Watch Your Customers “Get the Job Done” for the Best Web Design
A common goal every website and every web design should have is to provide solutions to problems experienced by its visitors. In this context, content is created to address problems potential customers are trying to resolve, and the site’s calls-to-action or conversion points represent the beginning of your company’s intent to fulfilling its user’s needs. Unfortunately, the focal word in the previous sentence is “should”.
Peter Drucker asserted that “customers rarely buy what companies think they are selling” and this is proven by the accepted “mal-practices” for new websites and website redesigns. At the start of many new web development initiatives, discussions gravitate around decorative preferences, functional requests, and non-essential elements before investigating the site visitor’s needs. While each of these points merit attention, they should not be examined until later in the process.

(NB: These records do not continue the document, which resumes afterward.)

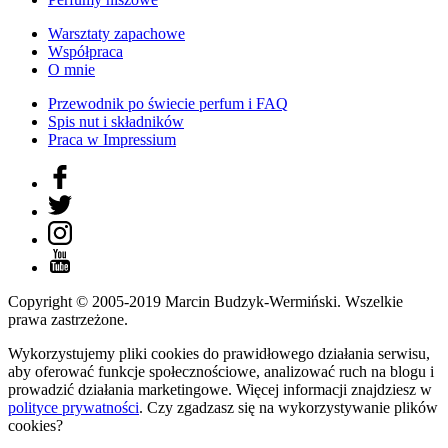
Warsztaty zapachowe
Współpraca
O mnie
Przewodnik po świecie perfum i FAQ
Spis nut i składników
Praca w Impressium
Copyright © 2005-2019 Marcin Budzyk-Wermiński. Wszelkie
prawa zastrzeżone.
Wykorzystujemy pliki cookies do prawidłowego działania serwisu,
aby oferować funkcje społecznościowe, analizować ruch na blogu i
prowadzić działania marketingowe. Więcej informacji znajdziesz w
polityce prywatności
. Czy zgadzasz się na wykorzystywanie plików
cookies?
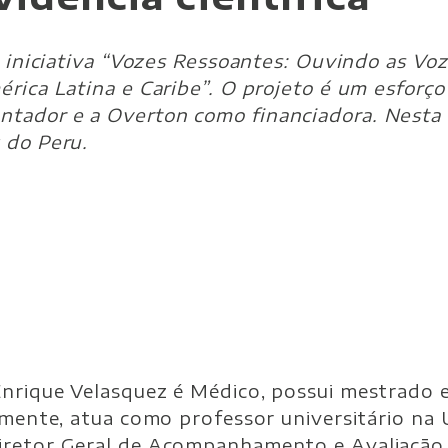
a iniciativa “Vozes Ressoantes: Ouvindo as Vo
rica Latina e Caribe”. O projeto é um esforç
tador e a Overton como financiadora. Nesta 
 do Peru.
Enrique Velasquez é Médico, possui mestrado 
lmente, atua como professor universitário na
retor Geral de Acompanhamento e Avaliação 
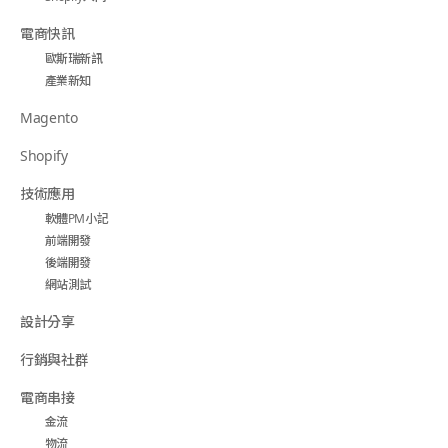
電商快訊
歐斯瑞新訊
產業新知
Magento
Shopify
技術應用
軟體PM小記
前端開發
後端開發
網站測試
設計分享
行銷與社群
電商串接
金流
物流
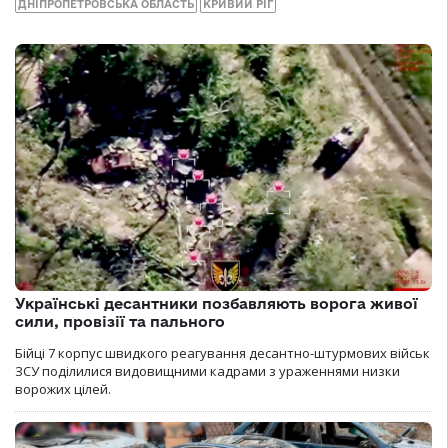
ДНІПРОПЕТРОВСЬКА ОБЛАСТЬ
КРИВИЙ РІГ
Українські десантники позбавляють ворога живої
сили, провізії та пального
Бійці 7 корпус швидкого реагування десантно-штурмових військ
ЗСУ поділилися видовищними кадрами з ураженнями низки
ворожих цілей.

Any decisions pertaining to a website’s interface should be made within the context of the place where your users’ needs and your company’s business objectives intercede. The misalignment between a web design and its usefulness to a user stems from companies assuming or neglecting the needs of its visitors before thinking of decorative and topical aspects of a website.
What is the Job at Hand?
When undertaking a web development project, attention should be given first to understanding the job customers are trying to accomplish when they arrive on a website, while in their “natural” environment. Being on location with your clients provides insight on issues central to your exploration, and opens your view to peripheral concerns that influence your potential customer’s decisions and behaviors.

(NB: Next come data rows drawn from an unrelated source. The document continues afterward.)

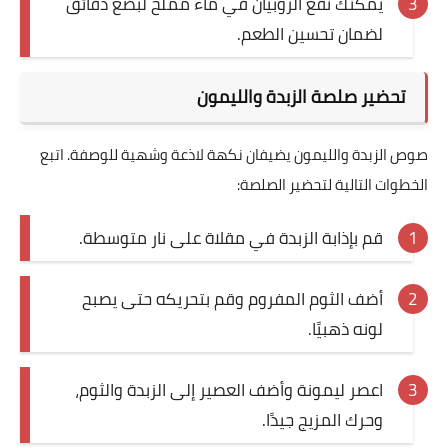
يُمكنك نقع الروبيان في ماء مملح لبضع دقائق
لضمان تحسين الطعم.
تحضير صلصة الزبدة والليمون
صوص الزبدة والليمون يضيفان نكهة لاذعة وشهية للوصفة. اتبع
الخطوات التالية لتحضير الصلصة:
قم بإذابة الزبدة في مقلاة على نار متوسطة.
أضف الثوم المفروم وقم بتحريكه حتى يصبح
لونه ذهبيًا.
اعصر ليمونة وأضف العصير إلى الزبدة والثوم،
وحرك المزيج جيدًا.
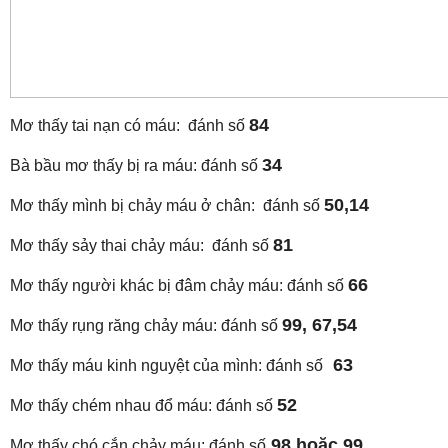
84
Mơ thấy tai nạn có máu: đánh số
34
Bà bầu mơ thấy bị ra máu: đánh số
50,14
Mơ thấy mình bị chảy máu ở chân: đánh số
81
Mơ thấy sảy thai chảy máu: đánh số
66
Mơ thấy người khác bị đâm chảy máu: đánh số
99, 67,54
Mơ thấy rụng răng chảy máu: đánh số
63
Mơ thấy máu kinh nguyệt của mình: đánh số
52
Mơ thấy chém nhau đổ máu: đánh số
98 hoặc 99
Mơ thấy chó cắn chảy máu: đánh số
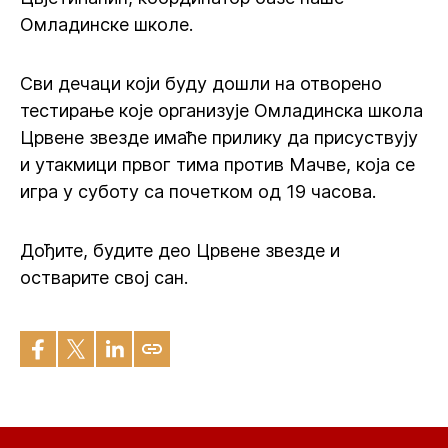
Омладинске школе.
Сви дечаци који буду дошли на отворено
тестирање које организује Омладинска школа
Црвене звезде имаће прилику да присуствују
и утакмици првог тима против Мачве, која се
игра у суботу са почетком од 19 часова.
Дођите, будите део Црвене звезде и
остварите свој сан.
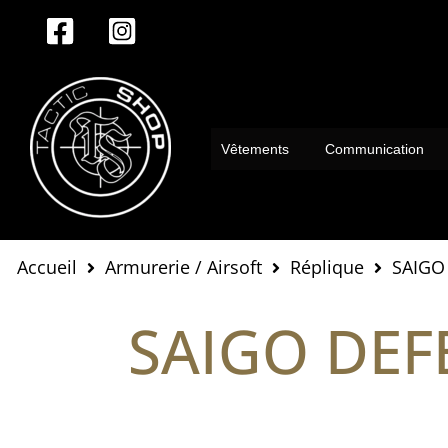
Aller
au
contenu
Vêtements
Communication
Accueil
Armurerie / Airsoft
Réplique
SAIGO
SAIGO DEF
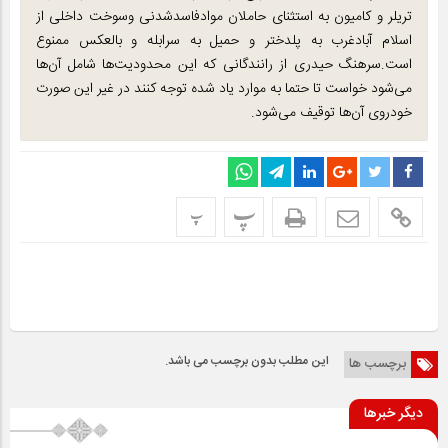
تریلر و کامیون به استثنای حاملان موادفاسدشدنی وسوخت داخلی از
اسلام آبادغرب به پلدختر و حمیل به سرابله و بالعکس ممنوع
است.سرهنگ حیدری از رانندگانی که این محدودیت‌ها شامل آن‌ها
می‌شود خواست تا حتما به موارد یاد شده توجه کنند در غیر این صورت
خودروی آن‌ها توقیف می‌شود.
پ
پ
این مطلب بدون برچسب می باشد.
برچسب ها
دیگر خبرها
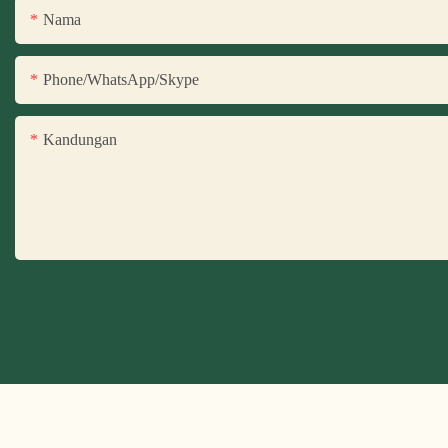
Nama
Phone/WhatsApp/Skype
Kandungan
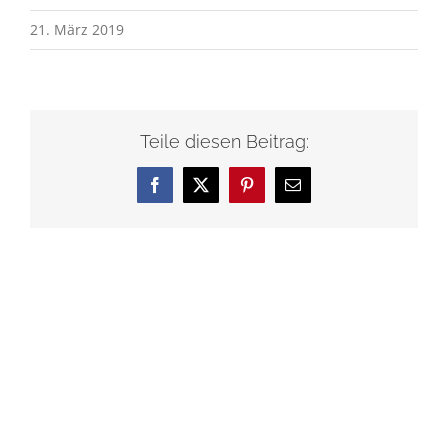
21. März 2019
Teile diesen Beitrag:
Facebook
X
Pinterest
E-
Mail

On location doesn’t always mean you need to physically be on site with your customers, although if that is possible, it’s the ideal scenario. On location can mean “watching” from a retail location through a secret shopper, observing from a distribution site that services your customers, or even getting recon from a client’s team member on site in their location. Ideally, this recon is done through observation and interaction.

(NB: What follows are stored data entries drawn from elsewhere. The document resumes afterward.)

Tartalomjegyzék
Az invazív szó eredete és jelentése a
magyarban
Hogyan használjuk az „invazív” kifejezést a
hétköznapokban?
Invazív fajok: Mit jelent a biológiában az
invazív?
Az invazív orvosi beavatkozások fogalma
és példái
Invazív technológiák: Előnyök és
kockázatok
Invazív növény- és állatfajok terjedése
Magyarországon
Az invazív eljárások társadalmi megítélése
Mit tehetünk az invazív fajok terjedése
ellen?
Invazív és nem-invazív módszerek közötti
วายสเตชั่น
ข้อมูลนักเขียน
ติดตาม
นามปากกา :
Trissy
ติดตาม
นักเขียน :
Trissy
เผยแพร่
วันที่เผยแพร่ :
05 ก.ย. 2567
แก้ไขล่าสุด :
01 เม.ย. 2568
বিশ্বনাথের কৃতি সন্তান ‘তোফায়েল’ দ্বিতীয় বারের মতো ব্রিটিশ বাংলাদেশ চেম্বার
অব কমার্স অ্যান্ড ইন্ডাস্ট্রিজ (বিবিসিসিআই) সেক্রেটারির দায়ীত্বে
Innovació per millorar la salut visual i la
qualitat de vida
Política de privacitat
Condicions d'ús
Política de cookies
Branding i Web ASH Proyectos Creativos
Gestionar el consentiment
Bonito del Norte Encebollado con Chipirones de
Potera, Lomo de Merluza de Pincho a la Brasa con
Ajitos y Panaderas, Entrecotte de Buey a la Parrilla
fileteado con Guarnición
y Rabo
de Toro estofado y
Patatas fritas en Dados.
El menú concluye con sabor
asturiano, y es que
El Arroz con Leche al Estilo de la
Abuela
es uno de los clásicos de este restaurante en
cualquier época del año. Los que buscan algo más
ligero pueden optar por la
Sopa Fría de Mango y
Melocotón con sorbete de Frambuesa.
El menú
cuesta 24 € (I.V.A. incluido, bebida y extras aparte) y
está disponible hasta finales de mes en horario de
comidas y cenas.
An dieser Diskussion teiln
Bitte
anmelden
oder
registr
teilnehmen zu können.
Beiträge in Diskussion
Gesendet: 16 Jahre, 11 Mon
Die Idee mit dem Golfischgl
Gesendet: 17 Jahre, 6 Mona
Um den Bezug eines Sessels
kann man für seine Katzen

Some companies try to understand customer needs by asking them directly using tools like focus groups or surveys, but asking people to tell you what they want only gets you so far. While surveys, focus groups, website analytics, secondary research about your target audience are all helpful, they should be used in orchestration with “on site” observation, if possible, to triangulate any formulated conclusion. Here’s why. As the anthropologist Margaret Mead said “What people say what people do and what people say they do are entirely different things.”
Golden opportunities surface when you watch people use workarounds to get their jobs done. Workarounds are needed because what’s available isn’t always good enough. It’s these gaps exhibited off-line and in web design, these roadblocks, that cause people to find a work around that become opportunities for correction, improvement and innovation in your website development strategy. Not witnessing this scene first hand, you would not be aware of this particular problem. By using this knowledge as the foundation, filter, and focus for future decisions, you’re web design and development will always translate favorably to your website’s visitors’ needs.
Watch with an Open Mind and Objective Eyes
When observing, it is important to forget everything you know, avoid assumptions, and eliminate the concept of “common sense.” To make the most of your observations, it takes a “beginner’s mind” of openness, eagerness, and lack of preconceptions. With this mindset, you’ll begin to notice the hidden obvious – and only after it’s noticed does it become obvious.
The purpose in this approach to web development is to help you provide informed design oriented input for your new website that anticipates and cooperates with its users. Good design flows smoothly and naturally without calling attention to itself or getting in the way. Good design contributes to the achievement of goals and works within the parameter of constraints. When a new website is designed for human-computer interaction, with user needs at the center of a collaborative and iterative process, it becomes a usable and useful website that cooperates with people. It allows your visitors to efficiently and effectively get their jobs done.
If you patiently observe your customers attempting to achieve their goals with an open mind, you will discover the hidden obvious, which will lead to novel breakthrough ideas to help visitors achieve the jobs they are trying to accomplish online.